■ Instructions for the task ■
Each entry that follows is to be retyped exactly. Pictures do not belong in the copy.

============

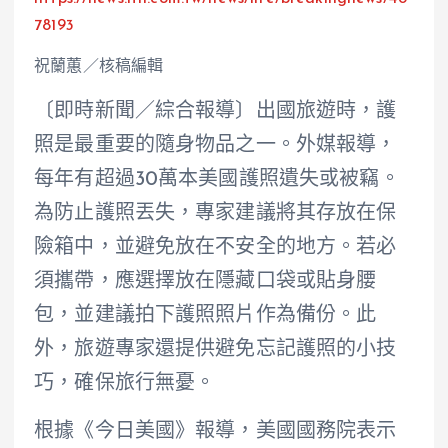
78193
祝蘭蕙／核稿編輯
〔即時新聞／綜合報導〕出國旅遊時，護
照是最重要的隨身物品之一。外媒報導，
每年有超過30萬本美國護照遺失或被竊。
為防止護照丟失，專家建議將其存放在保
險箱中，並避免放在不安全的地方。若必
須攜帶，應選擇放在隱藏口袋或貼身腰
包，並建議拍下護照照片作為備份。此
外，旅遊專家還提供避免忘記護照的小技
巧，確保旅行無憂。
根據《今日美國》報導，美國國務院表示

============

■ Output ■
78193
祝蘭蕙／核稿編輯
〔即時新聞／綜合報導〕出國旅遊時，護
照是最重要的隨身物品之一。外媒報導，
每年有超過30萬本美國護照遺失或被竊。
為防止護照丟失，專家建議將其存放在保
險箱中，並避免放在不安全的地方。若必
須攜帶，應選擇放在隱藏口袋或貼身腰
包，並建議拍下護照照片作為備份。此
外，旅遊專家還提供避免忘記護照的小技
巧，確保旅行無憂。
根據《今日美國》報導，美國國務院表示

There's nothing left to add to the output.